Which property is potentially taxable?
The ATED came into effect on 1st April 2013 and the charge for 2015/16 ranges from £7,000 to £218,200 depending on the value of the property. An ATED return will need to be filled for property that is:-
- A dwelling
- In the UK
- Was valued at more than £2 million on 1 April 2012 or at acquisition if later for returns from 2013 to 2014 onwards
- Was valued at more than £1million on 1 April 2012 or at acquisition, if later, for returns from 2015 to 2016 onwards
- Is owned completely or partly by a company, partnership where one of the partners is a company or collective investment scheme such as a unit trust.

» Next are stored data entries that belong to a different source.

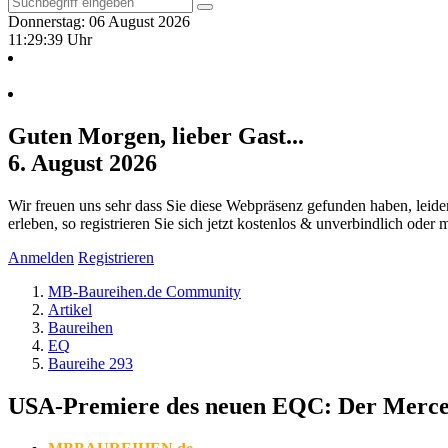
Donnerstag: 06 August 2026
11:29:40 Uhr
Guten Morgen, lieber Gast...
6. August 2026
Wir freuen uns sehr dass Sie diese Webpräsenz gefunden haben, leide
erleben, so registrieren Sie sich jetzt kostenlos & unverbindlich oder
Anmelden
Registrieren
MB-Baureihen.de Community
Artikel
Baureihen
EQ
Baureihe 293
USA-Premiere des neuen EQC: Der Merced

When the tax was initially introduced, it only applied to dwellings with a market value in excess of £2 million, this was reduced to £1 million in April 2015 and will be reduced further, to £500,000 with effect from 1st April 2016. If ATED applies a return needs to be submitted to HMRC every year, usually within 30 days of 1st April and the relevant tax paid and any relevant relief claimed at the same time. While not many farm businesses include dwellings worth £2 million, plenty will have farmhouses with a value in excess of £500,000. ) There are a substantial number of trading entities that include a corporate vehicle within a partnership structure, often for historic reasons. Farmers in this situation need to be thinking about how this tax affects them and possibly taking steps to reduce their liability, now and in the future.
The good news (for farmers)
Farmhouses are one of the categories that may qualify for relief from the tax. It is important to remember however that because unlike SDLT, the ATED is an annual charge – so its application, and the application of any relevant reliefs, depends on the use of the dwelling throughout the ATED year (1 April to the following 31 March). This gives rise to the concept of “relievable days” (ie, days during that annual period where the conditions for a relief are met) and “chargeable days”. The annual charge is reduced by the proportion of relievable days to chargeable days.
For farming businesses, the reliefs that may assist are as follows:-
Farmhouses: there is an ATED relief where a person carrying on a farming trade (or connected to someone carrying on such a trade) owns a farmhouse that forms part of the land occupied for the purposes of carrying on that trade. To qualify for the relief, the farmhouse must be occupied by a farm worker occupying it for the purposes of the farming trade (or a former long-serving farm worker, or the surviving spouse/civil partner of a former farm worker). To qualify as a farm worker, the individual must be substantially involved in the day-to-day work of the farming trade, or the direction and control of the conduct of the trade.
- Dwellings open to the public: typically, this exemption could apply to farmhouses used as B&Bs (though there are conditions as to how many days per year the public must be allowed to stay, and the extent of the house which must be set aside for public use).
- Employees: a limited ATED relief applies where a trading company owns a dwelling it uses mainly as employee accommodation. However, this exemption should be viewed with caution in the farming context – because it doesn’t apply if the employee has certain levels of ownership rights in the company which owns the property so may not apply to that many family-owned farming companies.
Next steps
What are the next steps for farming estates concerned about the potential application of ATED to their farmhouses?
Firstly, they should seek professional advice as to whether or not they are potentially caught and/or whether or not any ATED relief may apply. This may involve discussions with valuers for borderline cases, as well as tax advisers. Secondly, if ATED applies and a relief is not currently available, can arrangements be changed to allow a relief to be claimed?
Those with farmhouses worth around £500,000 which are owned by companies (or partnerships with corporate partners) should be thinking through these issues now – because once the ATED is extended on 1 April 2016 there will only be a limited 30 day period to submit the return to HMRC, and pay the charge – or, hopefully, claim the relief. It is also important to note that it is relief but not an exemption, so even if there is no tax payable, a return will still need to be submitted.